Earlier this week, Zimbabwe’s High Court has ruled that corporal punishment is a cruel and unusual method of improving behavior, both in the classroom and in the family home.
The issue came to the High Court’s attention after Linah Pfungwa’s six-year-old child came home from school one day with purple welts and bruises.
It turns out that the girl’s teacher beat the six-year-old mercilessly after Pfungwa forgot to sign her daughter’s reading book, which serves as proof that the girl completed her homework.
“My child suffered major bruises, and I took photographs and pictures… She had deep bruises on her back, and she could hardly sleep properly,” Pfungwa told the state-run Chronicle newspaper, according to the BBC. “I posted the pictures of my daughter on our WhatsApp group for other parents to observe and it turned out that other children had also been assaulted.”

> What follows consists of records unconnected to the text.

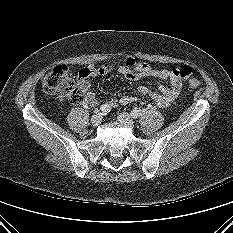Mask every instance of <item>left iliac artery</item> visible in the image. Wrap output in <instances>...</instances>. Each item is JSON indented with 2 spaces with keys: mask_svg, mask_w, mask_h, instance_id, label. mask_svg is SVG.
I'll return each mask as SVG.
<instances>
[{
  "mask_svg": "<svg viewBox=\"0 0 233 233\" xmlns=\"http://www.w3.org/2000/svg\"><path fill=\"white\" fill-rule=\"evenodd\" d=\"M141 114V109L140 108H134L132 111H131V116L135 119V118H138L139 115Z\"/></svg>",
  "mask_w": 233,
  "mask_h": 233,
  "instance_id": "left-iliac-artery-1",
  "label": "left iliac artery"
}]
</instances>
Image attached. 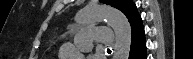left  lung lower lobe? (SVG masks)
Masks as SVG:
<instances>
[{
    "label": "left lung lower lobe",
    "instance_id": "0a47b994",
    "mask_svg": "<svg viewBox=\"0 0 193 59\" xmlns=\"http://www.w3.org/2000/svg\"><path fill=\"white\" fill-rule=\"evenodd\" d=\"M132 28V42L129 59H146V42L142 20L138 12L129 17Z\"/></svg>",
    "mask_w": 193,
    "mask_h": 59
}]
</instances>
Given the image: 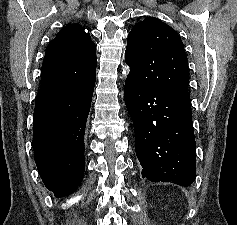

Pfungwa filed a legal document that stated her daughter’s teacher repeatedly struck her child with a rubber pipe. According to Pfungwa, it is outrageous that this form of violence is used to discipline children when there are other ways to teach good behavior.
“If my child misbehaves, I ground her by denying her access to television as well as denying her pocket money or other goodies like sweets and presents,” Pfungwa said. “If she does well, I reward her by presents or extra hours of watching television. … My child is well-behaved and well-brought up simply as a result of the dialogue that I use as a means of discipline.”
While the constitutional court still needs to sign off on the High Court’s ruling, High Court Justice David Mangota agreed with Pfungwa’s assessment, calling corporal punishment for children unconstitutional.
According to the BBC, the ruling stands to transform how Zimbabwean parents have disciplined their children for centuries.